El presidente de la comisión de Derechos Humanos del Senado, Jaime Naranjo (PS), manifestó que el proyecto de ley que establece la rebaja de penas como incentivo para quienes entreguen información sobre casos de derechos humanos, quedó prácticamente muerto, al ser rechazado por la Sala del Senado.
"Yo tengo la impresión, ojalá me equivoque, que este proyecto entró camino al cementerio", expresó en senador.
Naranjo señaló, en conversación con El Diario de Cooperativa, que considera que "la derecha cometió un tremendo error, porque evidentemente a la luz de la opinión pública ha demostrado que dentro de sus filas no existe ningún interés por que estos hechos se puedan esclarecer y, de una vez por todas, podamos cerrar este capítulo", acción que demuestra que "la derecha dice una cosa y termina haciendo otra".
"Yo me imagino que cualquier parlamentario de derecha no será partidario de que aquellas personas que cometieron homicidios, que fueron los instigadores, que fueron los actores directos de esos delitos u otros más grandes, no puedan acogerse a este tipo de beneficios" que planteaba el proyecto.
"Antes de la propuesta, (...) nosotros fuimos testigos como tanto uno como otro partido de derecha hicieron pronunciamientos de que estaban a favor de contribuir para esclarecer la situación de los derechos humanos", pero cuando finalmente se envió un proyecto y "en la Cámara de Diputados se le hicieron ciertas mejoras, ¿cual fue el argumento que ocupó la derecha durante toda la tramitación?, que ellos solamente eran partidarios del proyecto original del Ejecutivo y no de aquel que se le habían hecho las modificaciones en la Cámara de Diputados", explicó el senador.
Naranjo señaló que las modificaciones se hicieron "porque ese proyecto quería realmente contribuir para que la gente que tuviera información la pudiera entregar pero también se tomaban los resguardos necesarios para aquellos que habían forzado, inducido, habían sido los autores intelectuales no podían acogerse a este proyecto".
Toda esta situación se generó porque, según manifestó Naranjo, "las propias instituciones de las Fuerzas Armadas y de Orden nos pidieron que hiciéramos un esfuerzo por esclarecer esta situación y contribuir para que de una vez por todas, nuestro país pudiera cerrar este capítulo".
La propuesta, que fue rechazada en el Senado por 19 votos en contra y 17 a favor, pasará ahora a una comisión mixta que deberá finalmente resolver las serias divergencias que existen en torno a la iniciativa.
Responsabilidad de saber
En otro tema, el senador expresó que le "sorprende que las autoridades civiles no asuman la responsabilidad que les corresponde" al decir que no estaban al tanto de los abusos a los derechos humanos que se cometieron durante el régimen militar.

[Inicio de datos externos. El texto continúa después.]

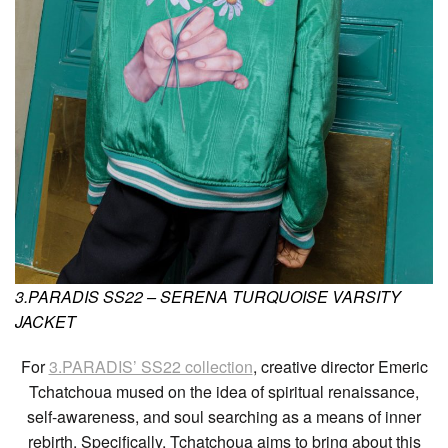
3.PARADIS SS22 – SERENA TURQUOISE VARSITY
JACKET
For
3.PARADIS’ SS22 collection
, creative director Emeric
Tchatchoua mused on the idea of spiritual renaissance,
self-awareness, and soul searching as a means of inner
rebirth. Specifically, Tchatchoua aims to bring about this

Naranjo señaló: "nosotros que éramos unos civiles inferiores, durante la dictadura militar sabíamos que habían detenidos desaparecidos, que se torturaba gente, que se ejecutaba gente y resulta que las altas autoridades, (...) el ministro del Interior de aquella época ¡no lo sabía!"
El presidente de la comisión de Derechos Humanos del Senado indicó que la teoría de que eran engañados o se les negaba la información, "es la típica explicación que han encontrado los civiles que participaron activamente en el régimen militar para endosarle toda la culpa y al responsabilidad a las Fuerzas Armadas y de Orden", actitud que consideró "una deslealtad tremenda porque es evidente que ellos estaban como cómplices por omisión o porque contribuían a ser un obstáculo para que se esclarecieran esos hechos, pero ninguna autoridad civil importante puede decir que no sabía", afirmó.
Jaime Naranjo citó respecto a este tema a un colaborador de Hitler, quien dijo: "Yo no sabía, pero mi culpa o mi responsabilidad era no haber sabido, cuando debiera haber sabido... o a lo mejor no quise saber".
El senador, finalmente, sentenció que "las torpezas en la responsabilidad política, también se pagan".